It is always wonderful to read emerging talent -- especially when it is as good as Cassandra Rose Clarke's novel The Mad Scientist's Daughter. I don't read as much Science Fiction as I once did, but this novel, recommended by a friend, seemed too good to pass up. And I am really delighted to have had the chance to enjoy it.
The novel's plot is simple enough enough -- a future time in the United States that suggest a country still struggling to cope with the aftermath of an event known as The Disasters -- which created a dust bowl-style destruction of large swaths of the country. But the cities have been rebuilt with the help of service robots who now do most of the menial labor. The protagonist Caterina Novack is born to scientist parents who have chosen to live in the backwater rural areas rather than the sleek modern cities. Daniel Novack, Cat's father, is a specialist in AI development and he works in a lab sequestered in the basement of the house.

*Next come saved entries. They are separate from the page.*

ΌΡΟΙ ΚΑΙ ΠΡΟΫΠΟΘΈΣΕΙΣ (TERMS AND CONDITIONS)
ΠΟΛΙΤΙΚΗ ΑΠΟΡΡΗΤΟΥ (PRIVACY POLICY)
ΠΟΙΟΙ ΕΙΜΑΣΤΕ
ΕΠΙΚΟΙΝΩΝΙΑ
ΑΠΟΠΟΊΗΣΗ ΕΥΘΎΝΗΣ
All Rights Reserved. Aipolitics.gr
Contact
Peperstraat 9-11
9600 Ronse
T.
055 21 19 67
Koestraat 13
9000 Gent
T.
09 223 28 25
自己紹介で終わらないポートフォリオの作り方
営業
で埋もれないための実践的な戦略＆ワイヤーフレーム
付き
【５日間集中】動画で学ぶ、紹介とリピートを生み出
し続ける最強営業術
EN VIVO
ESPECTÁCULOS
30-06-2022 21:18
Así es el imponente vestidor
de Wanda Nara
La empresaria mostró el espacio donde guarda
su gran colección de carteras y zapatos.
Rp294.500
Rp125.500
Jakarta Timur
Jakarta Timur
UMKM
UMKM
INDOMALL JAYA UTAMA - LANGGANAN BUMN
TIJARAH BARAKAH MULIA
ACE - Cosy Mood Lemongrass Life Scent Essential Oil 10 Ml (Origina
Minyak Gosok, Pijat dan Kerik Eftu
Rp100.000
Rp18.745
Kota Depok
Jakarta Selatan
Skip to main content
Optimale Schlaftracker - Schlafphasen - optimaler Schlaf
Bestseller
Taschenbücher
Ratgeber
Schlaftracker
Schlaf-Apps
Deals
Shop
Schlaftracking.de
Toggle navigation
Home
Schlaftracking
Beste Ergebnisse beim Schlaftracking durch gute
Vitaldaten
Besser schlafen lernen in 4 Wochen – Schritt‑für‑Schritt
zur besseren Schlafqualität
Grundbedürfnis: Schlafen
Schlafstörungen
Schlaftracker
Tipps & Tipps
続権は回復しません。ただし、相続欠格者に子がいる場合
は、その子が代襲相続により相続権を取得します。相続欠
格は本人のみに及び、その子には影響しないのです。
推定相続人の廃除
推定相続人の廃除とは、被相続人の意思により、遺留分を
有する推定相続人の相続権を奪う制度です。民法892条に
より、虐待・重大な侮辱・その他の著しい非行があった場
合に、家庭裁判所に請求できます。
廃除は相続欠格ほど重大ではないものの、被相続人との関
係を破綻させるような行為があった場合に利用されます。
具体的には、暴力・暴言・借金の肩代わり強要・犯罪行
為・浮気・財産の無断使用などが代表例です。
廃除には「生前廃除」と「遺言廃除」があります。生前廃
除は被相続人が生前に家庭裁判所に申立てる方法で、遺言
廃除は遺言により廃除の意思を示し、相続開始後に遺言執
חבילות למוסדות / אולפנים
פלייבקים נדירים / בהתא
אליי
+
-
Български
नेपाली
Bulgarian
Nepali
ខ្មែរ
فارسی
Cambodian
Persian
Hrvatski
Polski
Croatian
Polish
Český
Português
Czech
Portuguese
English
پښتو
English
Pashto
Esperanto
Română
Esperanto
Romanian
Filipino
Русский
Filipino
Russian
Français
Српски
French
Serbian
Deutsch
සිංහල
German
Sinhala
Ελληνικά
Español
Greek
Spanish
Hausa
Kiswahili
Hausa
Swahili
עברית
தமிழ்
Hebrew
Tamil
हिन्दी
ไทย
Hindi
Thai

He has also brought a new unique android named "Finn" to work as his assistant, and to be a tutor to the young home-schooled Cat, who is allowed to roam the woods behind the house like a wild child of nature.
The novel offers an interesting polarity: Finn is adept at providing Cat "emotional" support whenever she demands it and acts as her personal protector. As she grows up, Cat relies and takes for granted her right to this constant attention. It has the effect of creating a dissonance in her -- Cat loves the android because it answers her every spoken need without asking anything in return, and yet she fails to connect with other human beings because she has no experience in actually loving someone without simultaneously using them. The android Finn appears more human, more compassionate, more "in tune" with another human being's needs and wants, while the young girl and later the young woman seems cold, distant, and emotionally stunted among her human peers.
It would seem that should make it hard to like Cat -- and yet we do, very much so. Despite her immaturity towards other human beings, she develops a love for Finn that is as unique and touching as it is problematic. Her love of nature, the forest behind her parent's house and her mother's garden is translated into her beautiful fiber art. She is a weaver, a gardener, a young woman stranded by a strange upbringing teetering between the natural world and an exotic android -- who is capable it appears of a slowly evolving sentience.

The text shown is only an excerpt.